Directed by Vadim Perelman (The House of Sand and Fog), it follows Gilles (Nahuel Pérez Biscayart), a Jewish man from Belgium who comes up with a desperate plan to survive after being caught trying to flee Switzerland: he trades a sandwich for a Persian book and pretends to be part-Iranian, mistakenly identified as Jewish by Nazi soldiers. His bluff is called when an SS officer, Klaus Koch (Lars Eidinger), reveals that, as a former chef, he hopes to open a restaurant in Tehran after World War II, and need someone to teach him Farsi.
What ensues is a series of lessons in which Gilles – who goes by the name of Reza – teaches Koch an essentially made-up language, getting him to memorise and recite nonsense words. At this point, you might start to doubt the opening titles’ claim of the film being based on true events, and there’s certainly very little plausible about the scenario – teaching a language even when you know it is tricky enough, from conjugations to grammar, and there’s never any real sense of why Koch would actually believe him.

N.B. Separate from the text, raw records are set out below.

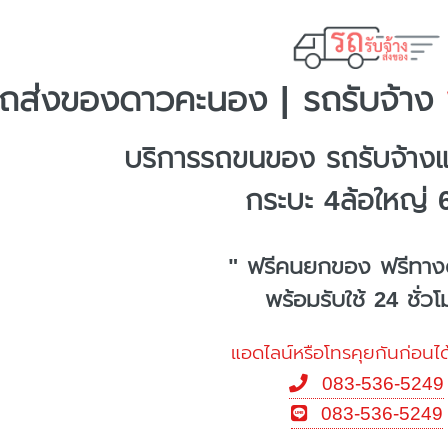
ถส่งของดาวคะนอง | รถรับจ้าง
พ
บริการรถขนของ รถรับจ้า
กระบะ 4ล้อใหญ่ 
" ฟรีคนยกของ ฟรีทาง
พร้อมรับใช้ 24 ชั่ว
แอดไลน์หรือโทรคุยกันก่อนได
083-536-5249
083-536-5249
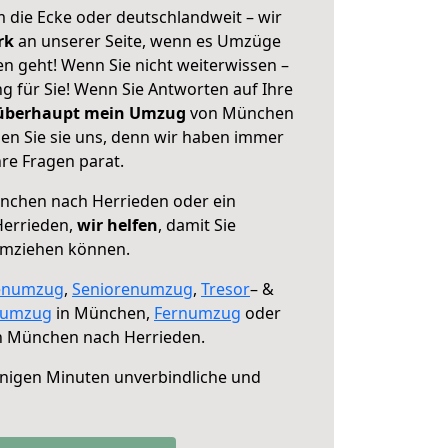
 die Ecke oder deutschlandweit – wir
erk
an unserer Seite, wenn es Umzüge
 geht! Wenn Sie nicht weiterwissen –
ng für Sie! Wenn Sie Antworten auf Ihre
 überhaupt mein Umzug
von München
en Sie sie uns, denn wir haben immer
re Fragen parat.
chen nach Herrieden oder ein
Herrieden,
wir helfen
, damit Sie
umziehen können.
enumzug
,
Seniorenumzug
,
Tresor
– &
numzug
in München,
Fernumzug
oder
 München nach Herrieden.
nigen Minuten unverbindliche und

If that makes Persian Lessons feel like a story that’s almost incidentally hinged upon the Holocaust, the film is redeemed to some degree by its cast. Nahuel Pérez Biscayart’s performance is fantastic, and his gaunt, haunted facial expression lingers with you. And so, even as the script tries to conjure up suspenseful scenarios and misjudges its tone, Biscayart makes this an intriguing psychological drama, as his dynamic with Lars Eidinger shifts and grows. And, just at the point when the whole thing stretches its own premise to breaking point, a poignant ending brings home the human tragedy with a powerful sense of pathos. What emerges is less an effective story of survival amid history’s worst atrocity and more a fable about the importance of remembering the names of those whose lives were lost, even when the translation is muddled.
Persian Lessons is available to watch online on Amazon Prime Video as part of a Prime membership or a £5.99 monthly subscription.